Wednesday, September 22, 2010

Showering in the Stream of Consciousness

Yesterday I stepped into the shower without my glasses on. Which, well yeah, of course I took my glasses off. But I usually wear my contact lenses in the shower even though you're not supposed to because you can lose them, which has happened to me exactly zero times in 26 years of wearing contact lenses. Without them, I can see clearly for about 3 inches past my nose and what is I want to shave my legs? They're way the hell down there where I can't see without my contacts or contortions that are dangerous to perform while standing on wet porcelain. And pink eye=no contacts=glasses.
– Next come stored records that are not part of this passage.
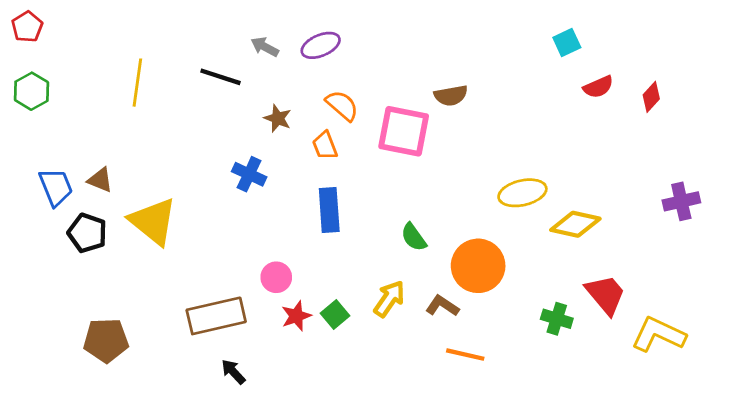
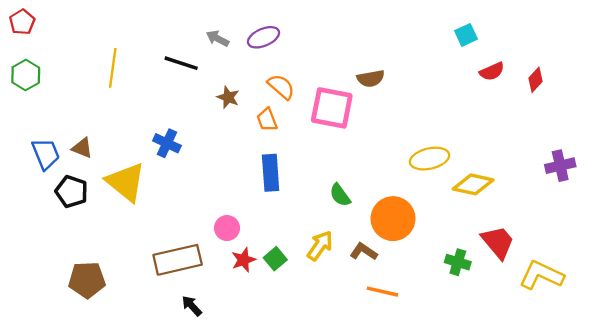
blue cross: (249, 174) -> (167, 143), moved

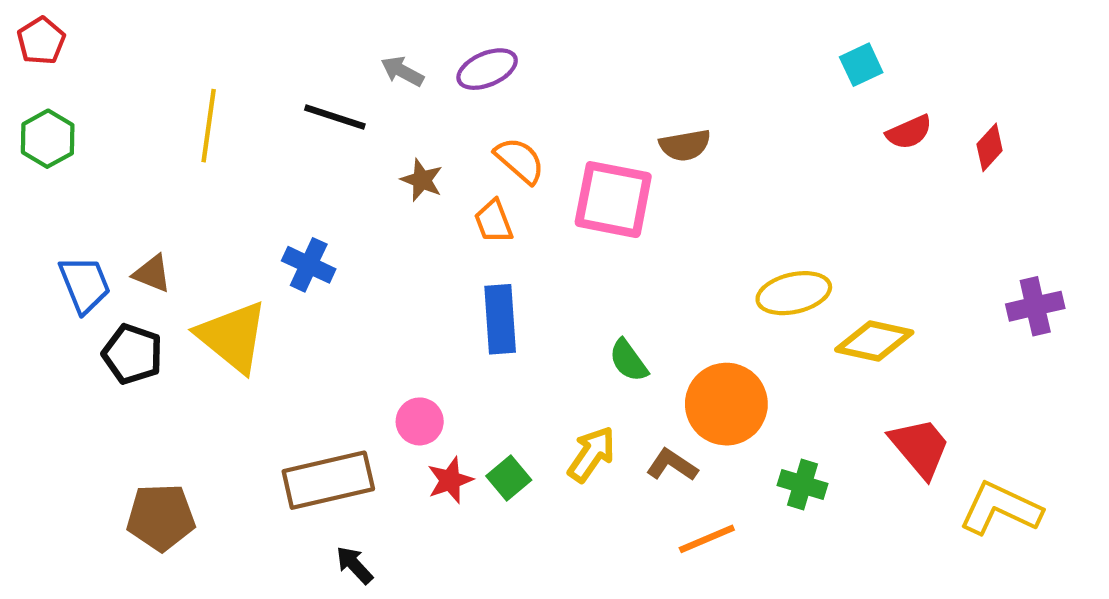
green cross: (458, 262) -> (802, 485), moved
orange line: (382, 292) -> (707, 539), turned -36

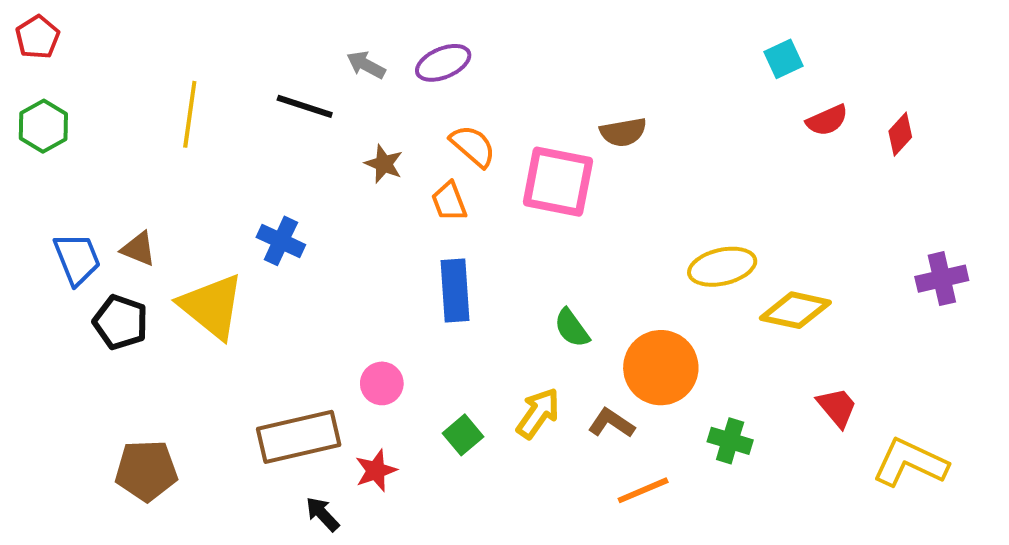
red trapezoid: (920, 448) -> (837, 407), size x0.7
red star: (450, 480) -> (376, 471), moved

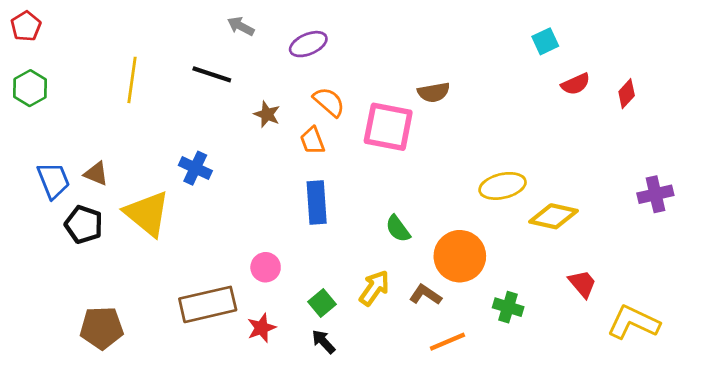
gray arrow: (366, 65) -> (241, 26), moved
black arrow: (322, 514) -> (323, 342), moved

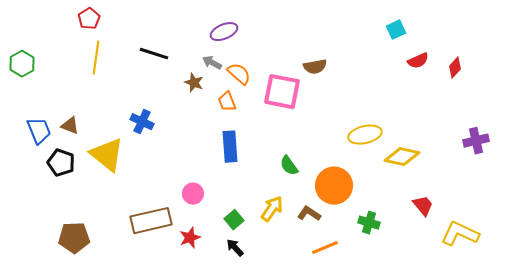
red pentagon: (26, 26) -> (89, 19), moved
gray arrow: (241, 26) -> (212, 63), moved

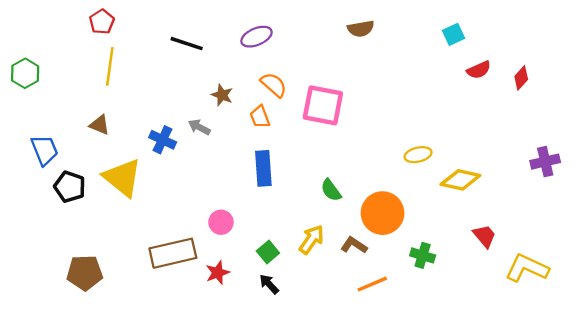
black line: (154, 54) -> (187, 44), moved
gray arrow: (212, 63) -> (199, 127), moved
brown semicircle: (315, 67) -> (361, 29), moved
brown triangle: (70, 126) -> (100, 125), moved
yellow ellipse: (365, 135) -> (418, 155), size x0.7

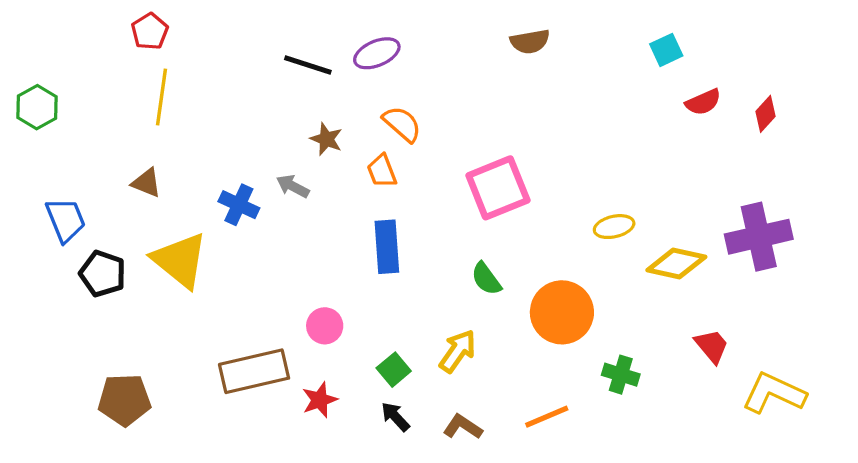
black line: (187, 44) -> (308, 65), moved
pink square: (323, 105) -> (498, 188), moved, turned -33
purple cross: (545, 162) -> (759, 237), moved, size x1.5
brown L-shape: (354, 245) -> (463, 427), moved

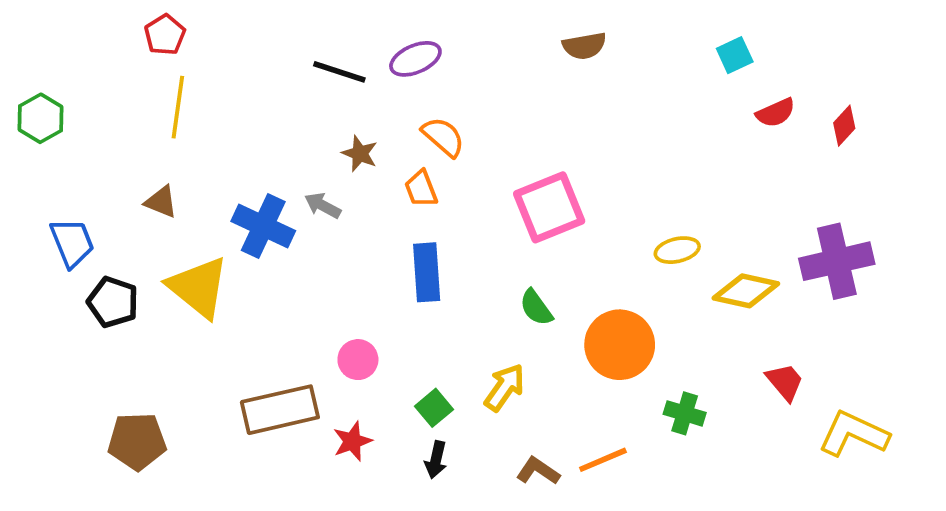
blue cross: (239, 205) -> (263, 226), size x1.4
black arrow: (395, 417) -> (436, 460), turned -124
brown L-shape: (463, 427) -> (538, 471), moved

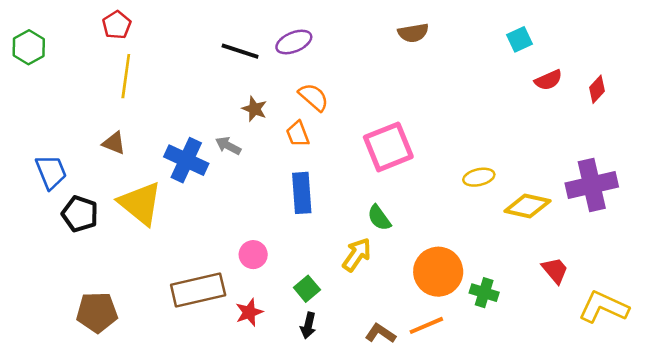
green hexagon: (41, 118) -> (29, 47), moved
orange circle: (620, 345) -> (438, 272), moved
yellow arrow: (505, 387) -> (357, 255), moved

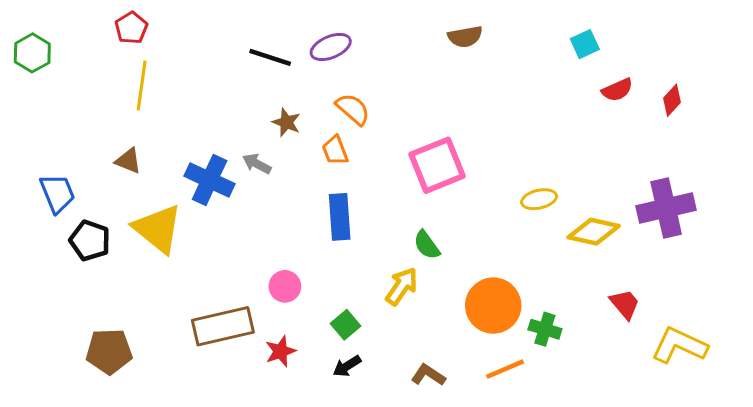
black arrow: (308, 325) -> (347, 366), turned 45
orange line: (426, 325) -> (505, 369), moved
OK, so I stepped into the shower.

  1. Oh crap, there's a roach on the soap.
  2. I'd better put on my glasses and deal with it.
  3. Gah!!!!!
  4. GAH!!!!!!!!!!!!!!!!!!!!!!!!!!!!!!
  5. Bee!!!!!!!!!!!!!!!!!!!!!!!!!!!!!!!!!!!!!!!!!!!!!!!!!!!!!!!!!!!!!!!!!!!!!!!!!!!!!!!!!!!!!!!!
  6. There is a bee hanging out, climbing up the side of HA's shampoo bottle.
  7. Gah!!!!!!!!!!!!!!!!!!!!!!
  8. Flash on this episode of the UK version of Coupling:
  9. Obtain disposable plastic cup and one of those magazine subscription cards, donning a bathrobe in the process because this isn't that sort of blog.
  10. Watch bee hang out on shampoo bottle, which of course, has no flat surfaces thereby prohibiting capture.
  11. Hey, I should take a picture of the bee for the blog.
  12. No, that might scare it and scared bees are sting-y bees. (Not stingy bees. It's not like I'm going to be asking the bee for a donation.)
  13. Wish we had a screen on the bathroom window, but we rent and the likelihood of receiving a window screen for a narrow (therefore nonstandard) window is less than the likelihood of the bee leaving of its own volition.
  14. Bee falls off shampoo bottle.
  15. Gah!!!!!! Where is it now???
  16. Move shampoo bottle and other items to the sink.
  17. Place cup over bee right before it starts climbing on the conditioner bottle.
  18. What the hell is it with this bee and Head and Shoulders?
  19. Am I being visited by a bee with dandruff?
  20. Because that would be horrible for a bee. Little dandruff flakes falling from it as it flies along, getting in the honey, the other bees back in the hive whispering behind her back. That's no way for a bee to live.
  21. Slip card under cup, thereby trapping the bee.
  22. Look up at the window, which is open at the top, too high for me to reach.
  23. Open bedroom window, including screen, which doesn't want to stay up, but is staying up enough to fit the cup through.
  24. Those keeping kids from falling out of the window guards will make this difficult, but I'll manage.
  25. Observe bee in cup, not freaking out too badly.
  26. Start to lift cup and card. Realize that card is flimsy and could allow bee escapage.
  27. Slip several other magazine subscription cards underneath the card.
  28. Release bee into the wild.
  29. Except that I didn't see it fly away.
  30. It's not on the cards.
  31. Is it in the cup? Eek!
  32. It didn't seem to be in the cup, yet I managed to drop it out the window, so it's definitely gone now.
  33. Oops.
  34. Call HA.
  35. Say, "Bee!!!!!!!!!!!!" as soon as he answers.
  36. Request and receive assurances of my awesome bravery.